## Task requirements
Go through the data below and count every line that has the word "санкций". Return only the count.

## Entries provided

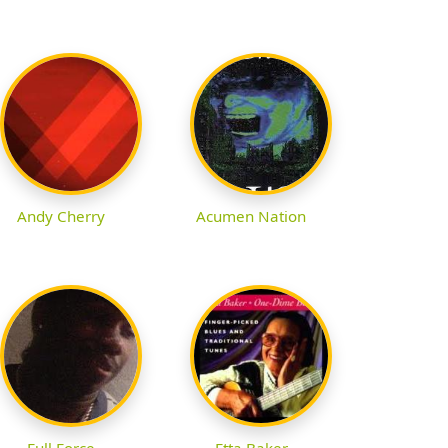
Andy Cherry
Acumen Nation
--
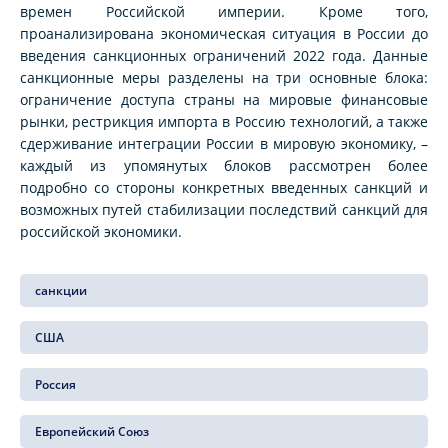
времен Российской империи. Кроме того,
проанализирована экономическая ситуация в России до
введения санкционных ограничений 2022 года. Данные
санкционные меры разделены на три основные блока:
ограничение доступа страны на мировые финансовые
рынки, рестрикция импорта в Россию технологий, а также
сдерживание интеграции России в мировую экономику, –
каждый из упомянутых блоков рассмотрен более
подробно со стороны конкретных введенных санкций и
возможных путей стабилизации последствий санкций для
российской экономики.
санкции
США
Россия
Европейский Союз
==
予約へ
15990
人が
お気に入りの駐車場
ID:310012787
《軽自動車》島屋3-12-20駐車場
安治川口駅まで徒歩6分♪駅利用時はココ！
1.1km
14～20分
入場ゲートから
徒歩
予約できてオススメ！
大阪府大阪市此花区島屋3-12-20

## Task answer
2